▶ Records contained in a dataset
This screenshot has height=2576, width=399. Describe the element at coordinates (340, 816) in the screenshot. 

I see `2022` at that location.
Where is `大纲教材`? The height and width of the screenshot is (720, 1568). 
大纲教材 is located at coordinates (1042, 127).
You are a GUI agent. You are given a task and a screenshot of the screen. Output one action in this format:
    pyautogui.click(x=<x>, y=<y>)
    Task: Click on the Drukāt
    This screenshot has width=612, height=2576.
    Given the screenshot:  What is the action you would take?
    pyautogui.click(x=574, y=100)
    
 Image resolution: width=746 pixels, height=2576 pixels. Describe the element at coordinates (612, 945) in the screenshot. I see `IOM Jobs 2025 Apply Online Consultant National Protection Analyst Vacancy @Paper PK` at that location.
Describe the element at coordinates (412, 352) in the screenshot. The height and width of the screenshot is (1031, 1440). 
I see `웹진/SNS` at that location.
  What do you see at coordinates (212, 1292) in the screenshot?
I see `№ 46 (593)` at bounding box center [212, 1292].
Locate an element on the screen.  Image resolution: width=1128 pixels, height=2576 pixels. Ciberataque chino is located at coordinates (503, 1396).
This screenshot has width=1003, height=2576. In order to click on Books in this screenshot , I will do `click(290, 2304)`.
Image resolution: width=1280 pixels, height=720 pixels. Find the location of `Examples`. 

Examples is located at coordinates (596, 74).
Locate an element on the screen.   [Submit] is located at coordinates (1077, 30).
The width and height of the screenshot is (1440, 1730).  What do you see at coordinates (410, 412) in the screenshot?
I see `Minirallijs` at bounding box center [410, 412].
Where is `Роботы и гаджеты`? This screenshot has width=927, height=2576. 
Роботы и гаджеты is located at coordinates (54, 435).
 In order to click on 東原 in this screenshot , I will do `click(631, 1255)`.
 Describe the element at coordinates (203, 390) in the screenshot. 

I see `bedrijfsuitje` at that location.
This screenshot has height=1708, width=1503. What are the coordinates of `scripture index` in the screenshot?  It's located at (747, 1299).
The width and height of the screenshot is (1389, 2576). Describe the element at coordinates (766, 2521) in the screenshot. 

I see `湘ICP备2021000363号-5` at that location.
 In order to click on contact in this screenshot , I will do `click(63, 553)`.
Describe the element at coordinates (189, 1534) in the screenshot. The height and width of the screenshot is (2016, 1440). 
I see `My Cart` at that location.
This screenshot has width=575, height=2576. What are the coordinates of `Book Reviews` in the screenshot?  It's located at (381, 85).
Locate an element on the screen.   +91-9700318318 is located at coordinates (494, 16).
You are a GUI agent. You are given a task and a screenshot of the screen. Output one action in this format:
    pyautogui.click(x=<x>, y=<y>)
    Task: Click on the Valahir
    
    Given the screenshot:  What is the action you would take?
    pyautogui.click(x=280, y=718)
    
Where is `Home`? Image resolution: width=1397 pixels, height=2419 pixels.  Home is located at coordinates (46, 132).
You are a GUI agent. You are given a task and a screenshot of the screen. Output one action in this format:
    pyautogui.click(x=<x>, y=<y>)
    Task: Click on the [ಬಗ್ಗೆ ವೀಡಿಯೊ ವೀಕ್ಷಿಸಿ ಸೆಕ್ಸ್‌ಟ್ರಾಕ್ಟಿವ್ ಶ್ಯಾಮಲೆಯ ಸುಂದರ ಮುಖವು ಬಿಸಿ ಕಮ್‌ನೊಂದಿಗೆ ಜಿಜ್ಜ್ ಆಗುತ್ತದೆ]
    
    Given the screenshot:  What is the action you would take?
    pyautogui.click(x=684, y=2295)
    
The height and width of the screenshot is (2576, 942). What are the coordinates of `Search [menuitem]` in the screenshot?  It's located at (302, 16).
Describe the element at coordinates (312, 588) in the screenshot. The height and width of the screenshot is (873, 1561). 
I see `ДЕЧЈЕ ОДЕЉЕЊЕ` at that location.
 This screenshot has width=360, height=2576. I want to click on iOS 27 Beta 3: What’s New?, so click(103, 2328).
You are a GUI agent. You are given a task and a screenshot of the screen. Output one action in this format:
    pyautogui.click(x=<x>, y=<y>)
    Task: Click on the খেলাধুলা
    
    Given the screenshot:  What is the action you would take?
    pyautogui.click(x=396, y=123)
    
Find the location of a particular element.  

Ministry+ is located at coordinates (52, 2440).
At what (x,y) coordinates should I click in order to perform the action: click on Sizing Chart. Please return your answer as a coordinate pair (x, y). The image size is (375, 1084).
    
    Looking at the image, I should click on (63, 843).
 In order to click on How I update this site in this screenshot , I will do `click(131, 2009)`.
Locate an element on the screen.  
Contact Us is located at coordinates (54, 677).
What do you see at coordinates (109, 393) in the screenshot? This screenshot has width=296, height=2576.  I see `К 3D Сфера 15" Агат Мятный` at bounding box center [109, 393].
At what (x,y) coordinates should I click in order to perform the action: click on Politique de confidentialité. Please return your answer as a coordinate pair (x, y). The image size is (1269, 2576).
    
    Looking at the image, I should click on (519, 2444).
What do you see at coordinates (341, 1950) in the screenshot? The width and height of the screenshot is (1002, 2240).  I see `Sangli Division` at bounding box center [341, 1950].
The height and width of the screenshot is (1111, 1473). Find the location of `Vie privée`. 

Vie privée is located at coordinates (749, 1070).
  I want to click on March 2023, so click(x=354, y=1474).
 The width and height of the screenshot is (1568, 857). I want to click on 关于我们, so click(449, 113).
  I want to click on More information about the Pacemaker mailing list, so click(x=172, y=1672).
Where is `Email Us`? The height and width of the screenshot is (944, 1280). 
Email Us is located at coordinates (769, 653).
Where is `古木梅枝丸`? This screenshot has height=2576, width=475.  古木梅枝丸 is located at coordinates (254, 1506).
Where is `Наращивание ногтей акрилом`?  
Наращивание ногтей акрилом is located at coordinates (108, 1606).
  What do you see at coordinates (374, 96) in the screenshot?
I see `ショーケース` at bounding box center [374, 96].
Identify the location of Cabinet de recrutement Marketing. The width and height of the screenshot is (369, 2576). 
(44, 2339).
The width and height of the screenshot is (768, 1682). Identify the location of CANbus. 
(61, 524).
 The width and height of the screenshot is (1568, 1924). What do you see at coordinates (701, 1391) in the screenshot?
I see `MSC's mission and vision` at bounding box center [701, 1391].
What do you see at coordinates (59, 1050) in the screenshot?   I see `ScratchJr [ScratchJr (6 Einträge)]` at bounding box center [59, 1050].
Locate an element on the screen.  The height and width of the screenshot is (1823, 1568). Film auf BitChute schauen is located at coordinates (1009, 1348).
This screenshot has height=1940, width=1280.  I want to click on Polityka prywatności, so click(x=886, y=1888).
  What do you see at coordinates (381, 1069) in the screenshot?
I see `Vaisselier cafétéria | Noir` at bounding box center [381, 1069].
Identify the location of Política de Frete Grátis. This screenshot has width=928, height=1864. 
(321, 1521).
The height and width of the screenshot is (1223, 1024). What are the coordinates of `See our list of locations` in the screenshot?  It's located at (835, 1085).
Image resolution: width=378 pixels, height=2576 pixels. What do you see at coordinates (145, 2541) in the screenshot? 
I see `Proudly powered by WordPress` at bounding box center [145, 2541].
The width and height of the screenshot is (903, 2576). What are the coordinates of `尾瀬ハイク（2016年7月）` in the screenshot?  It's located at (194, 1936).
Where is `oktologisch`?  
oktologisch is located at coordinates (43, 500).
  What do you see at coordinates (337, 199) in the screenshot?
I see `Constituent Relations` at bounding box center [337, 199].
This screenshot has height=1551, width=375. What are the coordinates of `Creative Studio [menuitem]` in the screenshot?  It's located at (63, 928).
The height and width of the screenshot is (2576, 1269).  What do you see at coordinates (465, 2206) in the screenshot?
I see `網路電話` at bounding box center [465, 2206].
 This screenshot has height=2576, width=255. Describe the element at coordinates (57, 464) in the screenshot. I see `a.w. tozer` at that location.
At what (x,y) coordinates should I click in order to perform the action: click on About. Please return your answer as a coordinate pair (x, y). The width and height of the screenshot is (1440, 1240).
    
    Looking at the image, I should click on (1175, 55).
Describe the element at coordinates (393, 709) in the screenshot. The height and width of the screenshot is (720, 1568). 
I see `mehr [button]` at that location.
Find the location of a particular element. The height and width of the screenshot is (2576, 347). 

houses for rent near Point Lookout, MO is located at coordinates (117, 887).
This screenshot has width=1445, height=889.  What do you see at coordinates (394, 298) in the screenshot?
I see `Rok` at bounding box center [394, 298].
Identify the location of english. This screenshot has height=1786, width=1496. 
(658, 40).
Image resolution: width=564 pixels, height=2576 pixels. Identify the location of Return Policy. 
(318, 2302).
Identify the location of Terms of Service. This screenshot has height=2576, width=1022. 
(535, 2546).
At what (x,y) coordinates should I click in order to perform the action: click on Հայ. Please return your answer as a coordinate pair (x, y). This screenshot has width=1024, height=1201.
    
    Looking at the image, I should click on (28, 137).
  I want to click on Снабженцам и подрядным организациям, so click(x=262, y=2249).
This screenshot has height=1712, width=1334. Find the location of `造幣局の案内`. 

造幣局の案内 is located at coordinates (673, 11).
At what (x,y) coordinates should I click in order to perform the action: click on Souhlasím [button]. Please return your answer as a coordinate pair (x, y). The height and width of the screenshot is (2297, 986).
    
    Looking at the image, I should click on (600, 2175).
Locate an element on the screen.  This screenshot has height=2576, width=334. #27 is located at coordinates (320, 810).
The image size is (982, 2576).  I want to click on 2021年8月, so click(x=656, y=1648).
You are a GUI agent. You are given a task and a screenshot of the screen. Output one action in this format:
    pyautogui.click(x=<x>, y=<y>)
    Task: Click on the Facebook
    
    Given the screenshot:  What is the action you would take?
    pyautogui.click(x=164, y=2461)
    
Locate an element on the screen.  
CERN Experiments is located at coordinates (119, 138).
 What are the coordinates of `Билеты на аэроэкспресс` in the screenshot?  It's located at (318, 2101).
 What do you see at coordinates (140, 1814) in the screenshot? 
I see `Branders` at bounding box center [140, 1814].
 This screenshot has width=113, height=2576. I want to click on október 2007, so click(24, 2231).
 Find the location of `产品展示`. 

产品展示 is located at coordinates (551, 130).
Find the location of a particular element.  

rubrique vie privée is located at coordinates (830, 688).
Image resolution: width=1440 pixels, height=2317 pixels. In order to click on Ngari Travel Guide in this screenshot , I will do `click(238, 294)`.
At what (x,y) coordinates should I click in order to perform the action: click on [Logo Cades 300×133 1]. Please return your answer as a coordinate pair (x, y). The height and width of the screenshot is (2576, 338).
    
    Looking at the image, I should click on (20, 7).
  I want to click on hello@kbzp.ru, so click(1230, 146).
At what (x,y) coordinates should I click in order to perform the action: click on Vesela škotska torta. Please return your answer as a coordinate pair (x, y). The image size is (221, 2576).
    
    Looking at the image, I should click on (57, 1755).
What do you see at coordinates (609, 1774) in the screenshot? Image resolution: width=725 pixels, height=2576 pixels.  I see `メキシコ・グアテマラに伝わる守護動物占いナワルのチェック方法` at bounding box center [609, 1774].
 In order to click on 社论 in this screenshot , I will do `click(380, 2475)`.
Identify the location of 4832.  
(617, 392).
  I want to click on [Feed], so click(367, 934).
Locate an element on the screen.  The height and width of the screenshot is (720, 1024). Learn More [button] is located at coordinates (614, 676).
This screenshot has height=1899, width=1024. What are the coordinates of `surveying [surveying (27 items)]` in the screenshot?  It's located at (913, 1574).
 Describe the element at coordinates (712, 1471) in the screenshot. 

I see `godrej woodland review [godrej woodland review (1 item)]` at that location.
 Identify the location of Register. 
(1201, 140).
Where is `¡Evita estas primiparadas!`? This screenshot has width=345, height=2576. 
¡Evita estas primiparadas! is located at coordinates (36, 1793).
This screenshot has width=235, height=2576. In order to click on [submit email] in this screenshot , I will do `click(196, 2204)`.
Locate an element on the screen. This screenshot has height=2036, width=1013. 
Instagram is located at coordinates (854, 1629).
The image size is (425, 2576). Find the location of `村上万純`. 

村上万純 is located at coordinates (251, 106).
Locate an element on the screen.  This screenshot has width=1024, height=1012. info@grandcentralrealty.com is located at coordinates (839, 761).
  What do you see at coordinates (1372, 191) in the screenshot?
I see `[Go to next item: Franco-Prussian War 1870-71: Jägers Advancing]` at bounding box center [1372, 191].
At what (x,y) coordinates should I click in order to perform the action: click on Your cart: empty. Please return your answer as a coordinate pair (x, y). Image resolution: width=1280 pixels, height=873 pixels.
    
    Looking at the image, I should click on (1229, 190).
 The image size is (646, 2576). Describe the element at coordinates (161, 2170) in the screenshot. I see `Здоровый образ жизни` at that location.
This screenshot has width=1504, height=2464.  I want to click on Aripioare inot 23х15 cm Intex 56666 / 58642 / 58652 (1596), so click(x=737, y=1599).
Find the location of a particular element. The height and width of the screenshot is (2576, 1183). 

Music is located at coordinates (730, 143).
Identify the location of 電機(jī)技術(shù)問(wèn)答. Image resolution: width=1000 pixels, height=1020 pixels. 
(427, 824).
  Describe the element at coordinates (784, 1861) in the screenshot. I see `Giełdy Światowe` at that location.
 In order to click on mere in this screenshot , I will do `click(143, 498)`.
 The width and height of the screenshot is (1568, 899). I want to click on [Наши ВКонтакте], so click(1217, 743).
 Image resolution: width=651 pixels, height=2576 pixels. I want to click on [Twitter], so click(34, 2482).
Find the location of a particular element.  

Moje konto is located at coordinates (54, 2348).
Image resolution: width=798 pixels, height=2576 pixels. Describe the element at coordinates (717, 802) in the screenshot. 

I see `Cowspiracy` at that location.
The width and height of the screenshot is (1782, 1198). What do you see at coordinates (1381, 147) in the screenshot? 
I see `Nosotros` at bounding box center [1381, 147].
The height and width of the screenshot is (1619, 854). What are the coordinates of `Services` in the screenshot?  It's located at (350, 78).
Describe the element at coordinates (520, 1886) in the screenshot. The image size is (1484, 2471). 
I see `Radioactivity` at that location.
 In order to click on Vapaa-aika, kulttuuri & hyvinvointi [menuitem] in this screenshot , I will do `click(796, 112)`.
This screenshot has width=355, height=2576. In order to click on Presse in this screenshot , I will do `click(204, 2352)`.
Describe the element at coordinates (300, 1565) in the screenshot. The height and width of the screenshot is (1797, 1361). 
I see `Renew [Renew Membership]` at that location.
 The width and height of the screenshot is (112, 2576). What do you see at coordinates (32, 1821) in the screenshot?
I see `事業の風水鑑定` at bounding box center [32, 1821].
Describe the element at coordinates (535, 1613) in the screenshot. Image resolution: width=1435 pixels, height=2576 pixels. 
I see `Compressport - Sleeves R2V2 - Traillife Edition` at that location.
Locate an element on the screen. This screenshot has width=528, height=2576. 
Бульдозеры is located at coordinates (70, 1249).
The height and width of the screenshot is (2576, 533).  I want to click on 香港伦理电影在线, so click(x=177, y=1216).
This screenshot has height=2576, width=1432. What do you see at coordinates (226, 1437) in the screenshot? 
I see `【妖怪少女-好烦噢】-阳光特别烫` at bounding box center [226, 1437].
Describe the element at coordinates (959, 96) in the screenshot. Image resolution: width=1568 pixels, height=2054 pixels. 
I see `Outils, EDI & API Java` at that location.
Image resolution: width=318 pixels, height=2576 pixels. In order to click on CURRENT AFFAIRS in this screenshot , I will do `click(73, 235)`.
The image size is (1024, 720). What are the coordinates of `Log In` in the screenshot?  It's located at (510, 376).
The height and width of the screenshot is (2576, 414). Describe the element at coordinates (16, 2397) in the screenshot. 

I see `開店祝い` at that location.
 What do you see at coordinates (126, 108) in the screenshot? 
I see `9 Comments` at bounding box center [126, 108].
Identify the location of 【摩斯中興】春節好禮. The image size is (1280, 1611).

▶ Aim of the task
An exact copy of the lines above, from the one containing "Describe the element at coordinates (535, 1613)" down to the one containing "Image resolution: width=318" and including both, is the whole answer; retype it and nothing else.

▶ Solved problem
Describe the element at coordinates (535, 1613) in the screenshot. Image resolution: width=1435 pixels, height=2576 pixels. 
I see `Compressport - Sleeves R2V2 - Traillife Edition` at that location.
Locate an element on the screen. This screenshot has width=528, height=2576. 
Бульдозеры is located at coordinates (70, 1249).
The height and width of the screenshot is (2576, 533).  I want to click on 香港伦理电影在线, so click(x=177, y=1216).
This screenshot has height=2576, width=1432. What do you see at coordinates (226, 1437) in the screenshot? 
I see `【妖怪少女-好烦噢】-阳光特别烫` at bounding box center [226, 1437].
Describe the element at coordinates (959, 96) in the screenshot. Image resolution: width=1568 pixels, height=2054 pixels. 
I see `Outils, EDI & API Java` at that location.
Image resolution: width=318 pixels, height=2576 pixels. In order to click on CURRENT AFFAIRS in this screenshot , I will do `click(73, 235)`.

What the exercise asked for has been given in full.